Parágrafo único. A administração reconhece a possibilidade de estar sendo chata, consciente ou inconscientemente, e/ou inconscientemente arrogante e prepotente, não vinculando aos parâmetros de particular, ainda que de boa-fé, os critérios para medição das possibilidades mencionadas.

Art. 3° Esta administração entende que, independentemente do que entenda, a representação da coisa não é a coisa.

§ 1° Os mortos não sobrevivem na memória.
§ 2° Os vivos não vivem de memória, o que não implica em superação das mesmas, ou, como consagrado vulgarmente, em "bola pra frente" (vide art. 4°).
§ 3° O que é bom é bom, o que foi bom dói.

Art. 4° Em harmonia com o disposto nos arts. 1°, 2°, 3° e 7° desta Lei Orgânica, a administração se dispõem a discutir religião e política, não constituindo assunto viável o desporto de natureza futebolística.

Art. 5° Questionada sobre seu estado de espírito, a administração decidirá, discricionariamente, entre oferecer resposta sincera, ainda que a mesma não fosse sinceramente desejada, não importando o grau de mal-estar social e/ou desagrado suscitado, ou responder com discreto murmúrio acompanhado de aceno de cabeça.

Art. 6° Esta administração abomina o vazio essencial da condição humana e tudo fará para preenchê-lo, não considerando remediadores satisfatórios do mesmo, porque insuficientes, temporários, desviantes ou ilusórios:


a) o trabalho, aqui compreendido na sua função de provedor de mera subsistência,
b) a arte (vide art. 10, alínea s),
c) o mero entretenimento,
d) a psicanálise, quando propositiva de um inviável porque insuficiente "lidar" com o mencionado vazio, hipótese em que o assume como parte integrante da natureza humana e do universo,
e) os narcóticos de qualquer espécie, lícitos ou ilícitos,
f) o sexo, quando utilizado com função narcótica,
g) vetado
h) o desporto

§ 1° A sugestão do enumerado acima por particulares e/ou terceiros à guisa de remédio eficaz para o tormento afetivo e existencial da administração será interpretada como ação passível, de forma culposa ou dolosa, de diminuir e amesquinhar o drama humano.

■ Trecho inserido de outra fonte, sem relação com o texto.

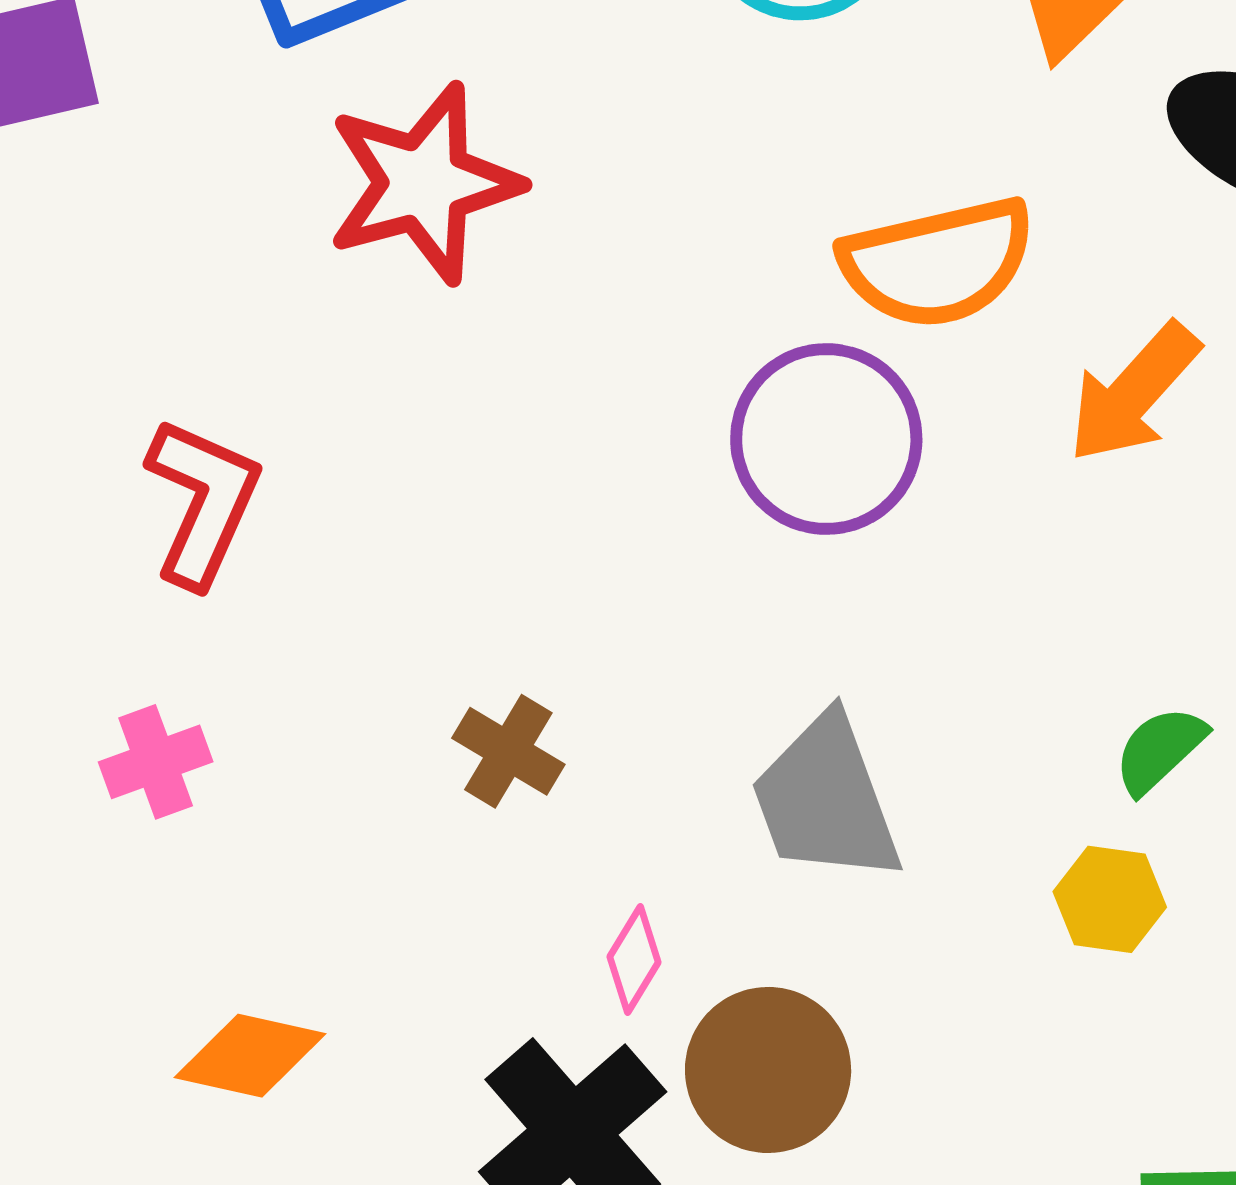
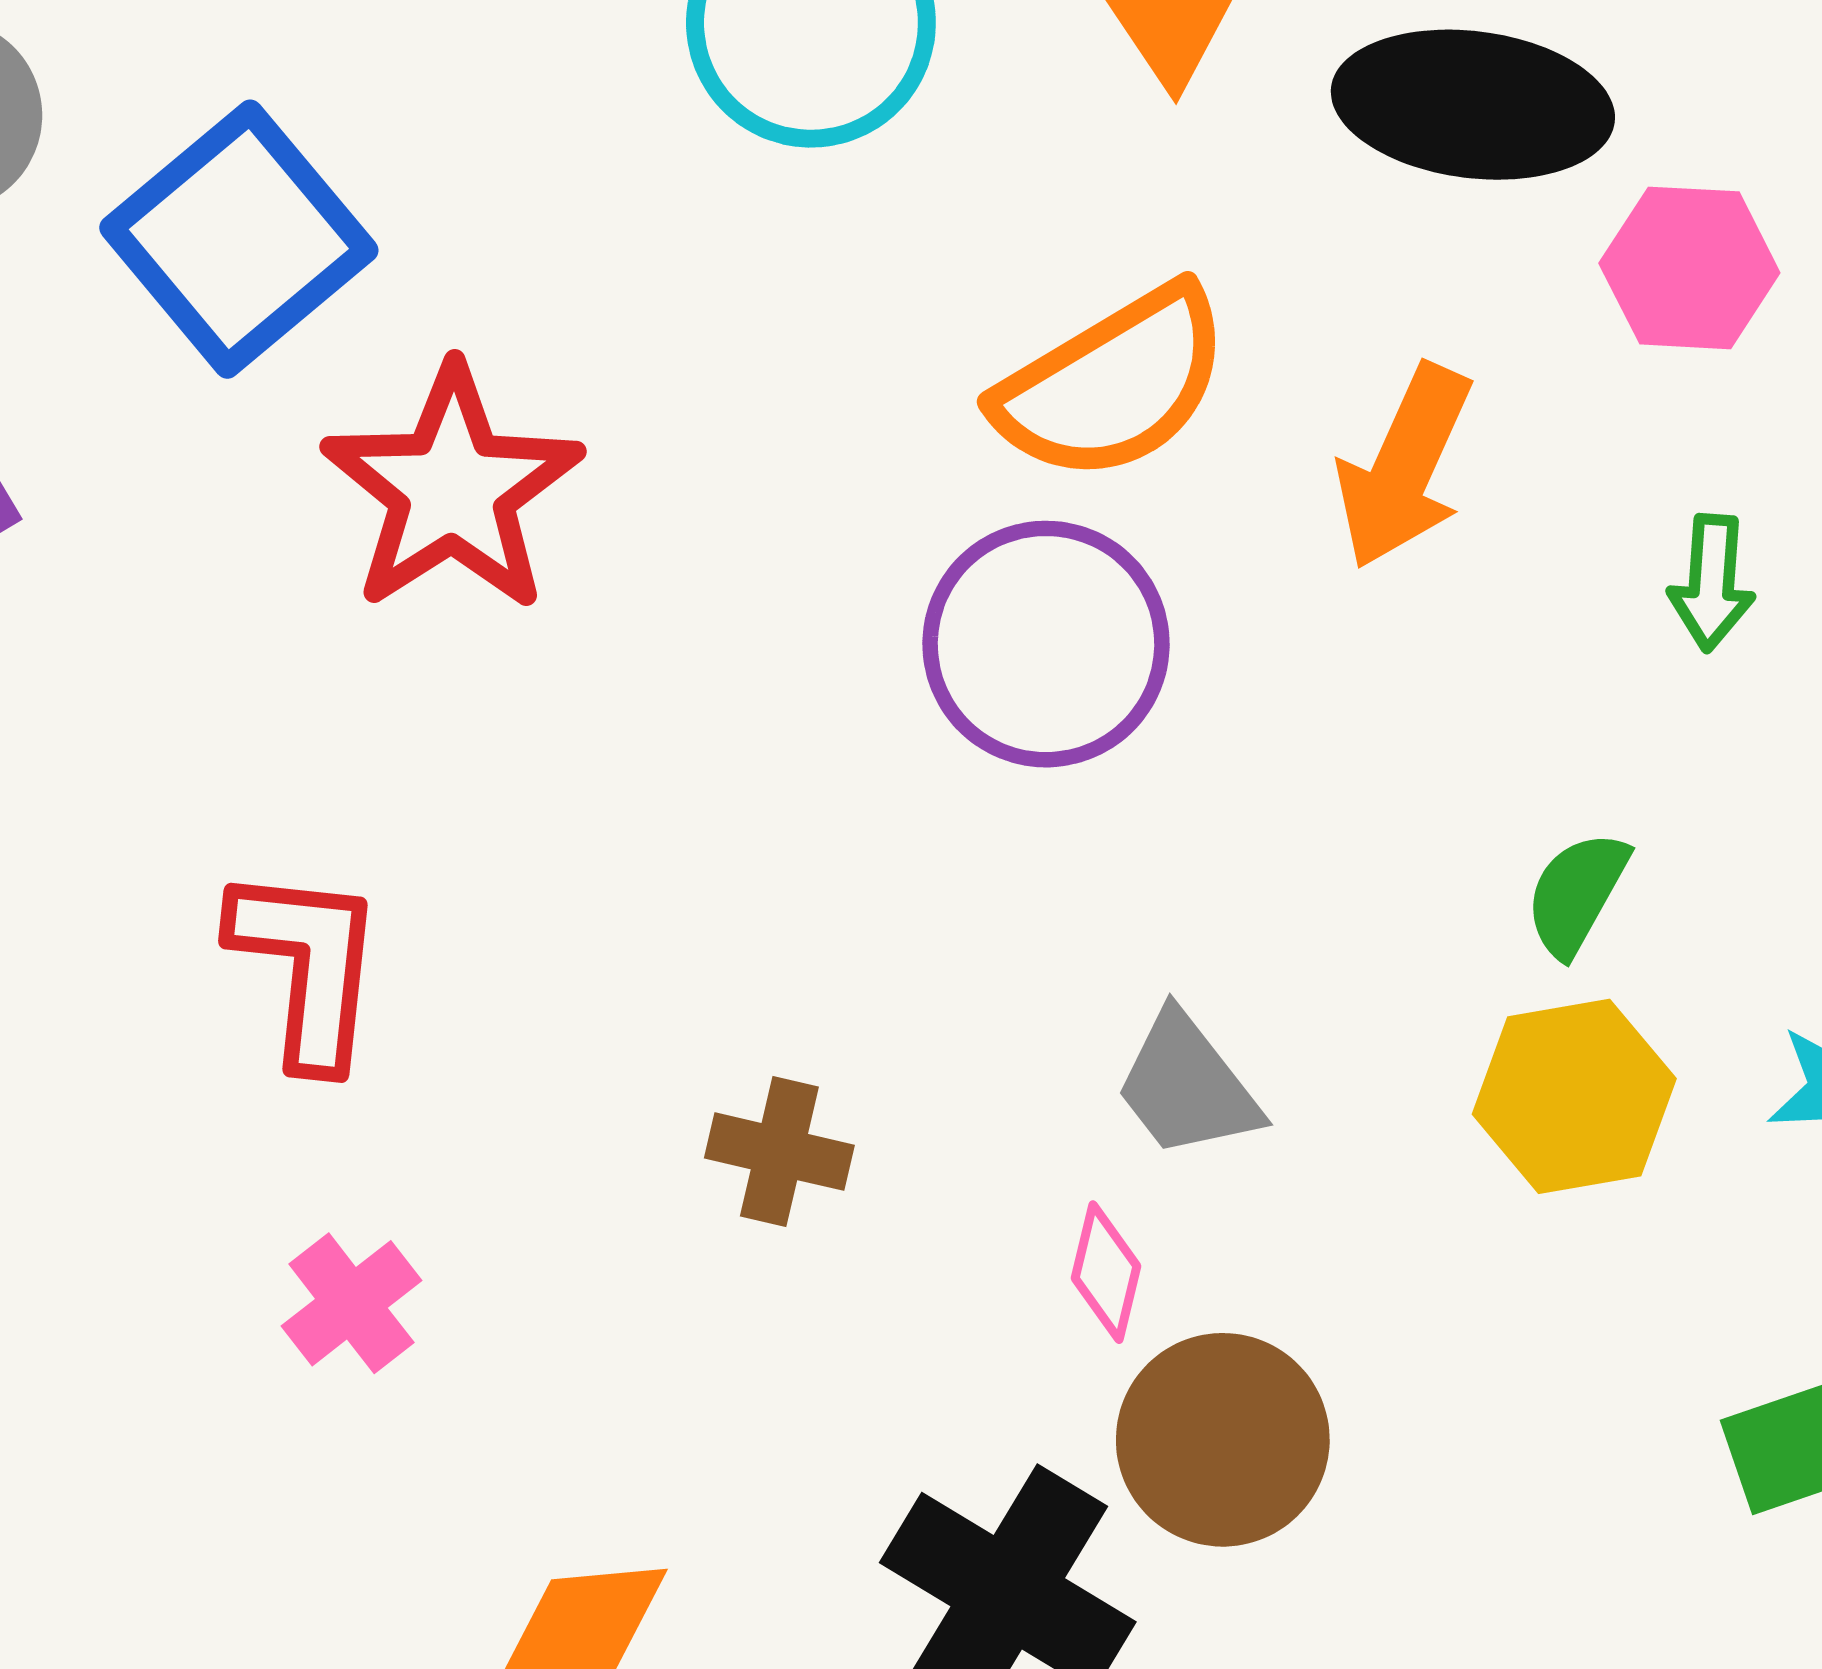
gray trapezoid: (826, 799) -> (1187, 1086), size x0.7
yellow hexagon: (1110, 899) -> (1574, 1096), size x1.4
pink diamond: (634, 960) -> (1106, 1272), moved

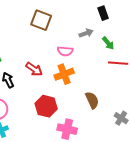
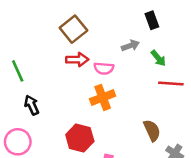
brown square: (41, 20) -> (73, 29), turned 30
red arrow: (34, 69) -> (77, 60), moved, turned -36
brown semicircle: (92, 100) -> (152, 130), moved

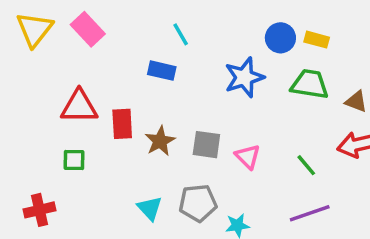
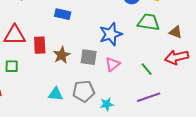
blue star: (244, 77) -> (111, 34), moved
pink triangle: (248, 157) -> (113, 64), turned 35
cyan triangle: (150, 208) -> (56, 94), turned -42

Art. 7° Ainda que em observando estritamente o disposto no art. 6°, a administração não afirmará como verdadeiras as premissas de natureza espiritualista, embora as assumindo como necessárias ao não exercício exclusivo do escapismo hedonista e/ou do suicídio, ainda que paulatino e inconsciente.

Art. 8° Esta administração não considerará a vida como razão em si mesma para amar a vida.

(n.a.: falhou o legislador ao não acrescentar à redação deste artigo: "embora a vida possa bastar a si mesma, enquanto motivação, para manter, em caráter imperativo, as atividades da administração, ainda que de maneira precária e reconhecidamente transitória, para o que lançará mão de maneiras de fazer-se amar e defender pela administração").

Da Relação Erotizada:

Art. 9°. A particular inteligente, sensível, e que guardar afinidades empáticas com a administração, sendo mulher e atraente (conceito a ser definido em regulamento sujeito a alterações de natureza discricionária), identificando-se com o disposto nos arts. 1°, 2°, 3°, 6º e 8° desta Lei Orgânica, fica avisada que é prerrogativa irrenunciável desta administração a tentativa de erotizar a relação, objetivando o estabelecimento de situação monógama e estável, de acordo com o princípio do poder-dever.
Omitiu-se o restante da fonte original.